休日の趣味レベルで晴れの日は自転車に乗ってお出かけ。雨の日は家で読書。

宇江佐真理 『無事、これ名馬』

2015-09-12 | 日本人作家 あ
宇江佐真理の初めて読んだ作品は短編で、それから長編も
読むようになったのですが、「短編の名手」と評価の高い
作家の作品は、まあ長編も面白いわけで、逆に「短編は
面白いけど長編はちょっと」なんていう作品にはいまだ
お目にかかったことはありません。

さて、そんなわけで、この作品は長編です。

江戸町火消「は組」の頭、吉蔵の家に、侍の子供が
訪ねてきます。
その子、村椿太郎左衛門は突然、吉蔵に「弟子にして
ください」と言うではありませんか。

吉蔵にはお栄という一人娘がいて、その連れ合いは
由五郎、これもまた火消し。
お栄には好き合ってた男がいたのですが、その相手は
吉蔵の甥、つまりお栄の従兄にあたる金次郎。

金次郎もまた火消しで、金次郎の父、吉蔵の姉の夫
つまり義兄、金八も火消し。

吉蔵はお栄と金次郎が一緒になることに反対し、
無理やり別れさせます。いとこ同士だからというのも
ありましたが、金次郎は別の娘とのあいだに子どもが
できたのです。

そういうわけで、金次郎は火消しのことで吉蔵の家に
ちょくちょく来るのですが、お栄はまだ金次郎のことが
心に引っかかってます。
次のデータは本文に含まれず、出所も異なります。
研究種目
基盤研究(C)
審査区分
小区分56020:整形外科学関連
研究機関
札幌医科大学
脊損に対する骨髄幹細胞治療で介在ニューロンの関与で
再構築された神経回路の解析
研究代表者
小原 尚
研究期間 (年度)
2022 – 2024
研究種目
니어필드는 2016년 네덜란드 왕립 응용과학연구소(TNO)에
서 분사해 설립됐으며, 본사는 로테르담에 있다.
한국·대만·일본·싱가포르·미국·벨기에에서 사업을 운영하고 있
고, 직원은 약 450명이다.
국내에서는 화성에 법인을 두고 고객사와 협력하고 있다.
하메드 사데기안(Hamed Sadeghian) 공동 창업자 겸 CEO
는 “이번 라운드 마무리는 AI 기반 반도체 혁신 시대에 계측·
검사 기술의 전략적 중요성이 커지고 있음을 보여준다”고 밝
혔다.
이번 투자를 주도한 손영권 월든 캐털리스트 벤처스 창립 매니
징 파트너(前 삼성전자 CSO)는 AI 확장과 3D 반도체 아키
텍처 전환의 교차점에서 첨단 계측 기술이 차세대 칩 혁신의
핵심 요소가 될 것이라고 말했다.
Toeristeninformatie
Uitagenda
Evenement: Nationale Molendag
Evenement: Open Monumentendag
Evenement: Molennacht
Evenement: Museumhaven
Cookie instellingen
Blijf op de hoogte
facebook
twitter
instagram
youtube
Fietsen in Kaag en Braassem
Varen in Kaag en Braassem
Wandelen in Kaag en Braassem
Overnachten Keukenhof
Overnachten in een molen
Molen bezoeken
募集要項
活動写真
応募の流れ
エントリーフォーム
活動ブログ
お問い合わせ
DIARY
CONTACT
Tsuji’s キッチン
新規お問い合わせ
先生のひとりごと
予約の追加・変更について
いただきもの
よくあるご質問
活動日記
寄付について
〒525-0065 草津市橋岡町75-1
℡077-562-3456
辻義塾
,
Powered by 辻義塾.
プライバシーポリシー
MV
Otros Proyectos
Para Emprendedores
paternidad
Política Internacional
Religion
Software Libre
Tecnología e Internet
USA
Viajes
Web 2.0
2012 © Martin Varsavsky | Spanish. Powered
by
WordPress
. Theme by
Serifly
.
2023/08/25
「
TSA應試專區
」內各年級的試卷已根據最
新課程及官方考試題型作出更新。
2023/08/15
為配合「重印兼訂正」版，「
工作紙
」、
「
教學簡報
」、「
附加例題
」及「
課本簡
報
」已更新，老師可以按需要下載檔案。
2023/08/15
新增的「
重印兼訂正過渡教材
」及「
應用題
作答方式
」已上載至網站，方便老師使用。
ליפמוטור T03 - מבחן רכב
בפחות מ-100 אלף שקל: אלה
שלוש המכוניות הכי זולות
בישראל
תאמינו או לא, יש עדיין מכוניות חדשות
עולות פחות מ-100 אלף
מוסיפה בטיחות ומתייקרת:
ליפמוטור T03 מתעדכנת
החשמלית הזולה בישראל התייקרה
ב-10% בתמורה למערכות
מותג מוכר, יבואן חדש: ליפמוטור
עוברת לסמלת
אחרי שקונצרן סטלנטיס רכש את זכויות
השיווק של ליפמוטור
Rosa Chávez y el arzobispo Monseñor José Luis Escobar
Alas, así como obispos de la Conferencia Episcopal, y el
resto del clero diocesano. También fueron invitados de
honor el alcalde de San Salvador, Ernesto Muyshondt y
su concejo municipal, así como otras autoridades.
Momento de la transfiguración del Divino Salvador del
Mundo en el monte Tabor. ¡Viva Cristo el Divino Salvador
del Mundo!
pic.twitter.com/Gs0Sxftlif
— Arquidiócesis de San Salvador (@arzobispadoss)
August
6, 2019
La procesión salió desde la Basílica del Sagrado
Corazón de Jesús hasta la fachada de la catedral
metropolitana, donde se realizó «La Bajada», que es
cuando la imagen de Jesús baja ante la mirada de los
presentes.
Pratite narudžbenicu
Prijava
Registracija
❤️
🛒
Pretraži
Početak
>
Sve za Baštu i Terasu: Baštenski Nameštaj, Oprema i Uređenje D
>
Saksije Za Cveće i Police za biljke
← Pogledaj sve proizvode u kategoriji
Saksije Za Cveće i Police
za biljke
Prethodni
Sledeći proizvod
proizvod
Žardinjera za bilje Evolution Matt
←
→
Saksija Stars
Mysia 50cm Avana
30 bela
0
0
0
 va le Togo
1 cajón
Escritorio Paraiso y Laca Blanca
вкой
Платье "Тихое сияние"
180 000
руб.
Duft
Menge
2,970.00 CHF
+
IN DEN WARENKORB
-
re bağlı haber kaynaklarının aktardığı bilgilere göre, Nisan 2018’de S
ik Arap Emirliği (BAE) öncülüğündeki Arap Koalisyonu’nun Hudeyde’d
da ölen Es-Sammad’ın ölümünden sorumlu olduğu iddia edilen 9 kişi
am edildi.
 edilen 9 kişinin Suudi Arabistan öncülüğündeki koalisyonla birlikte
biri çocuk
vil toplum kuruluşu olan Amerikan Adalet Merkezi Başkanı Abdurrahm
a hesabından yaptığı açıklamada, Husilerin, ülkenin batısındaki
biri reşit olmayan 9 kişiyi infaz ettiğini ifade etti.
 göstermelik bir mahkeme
金次郎もそんなお栄の心を
知ってか知らずか思わせぶりなことを言ったりします。

さて、吉蔵に弟子入り志願してきた太郎左衛門ですが、
相変わらず泣き虫は直りません。
そこで、太郎左衛門の道場で紅白試合があり、見に来て
ほしいと吉蔵に頼むのですが・・・

はたして太郎左衛門は立派に生まれ変わることができるのか。

吉蔵をはじめとした火消しの矜持もまたかっこいいですね。
この当時の消火方法は、火元の家の隣の家を急いでぶっ壊して
燃え拡がるのを防ぐ、というもの。
町屋はすべてが木造住宅だったので、晴れの日が続いて乾燥
して、風の強い日だと、あっという間に燃え拡がってしまいます。
「明暦の大火」などは江戸じゅうを焼き尽くしてしまうほどでした。

しかも、料理の煮炊き、夜の灯りはすべて火だったわけですから、
ちょっとした不始末でたちまち火事で、じっさいに暮らしてた人たち
からすれば「江戸の華」なんて呑気なもんじゃなかったですよね。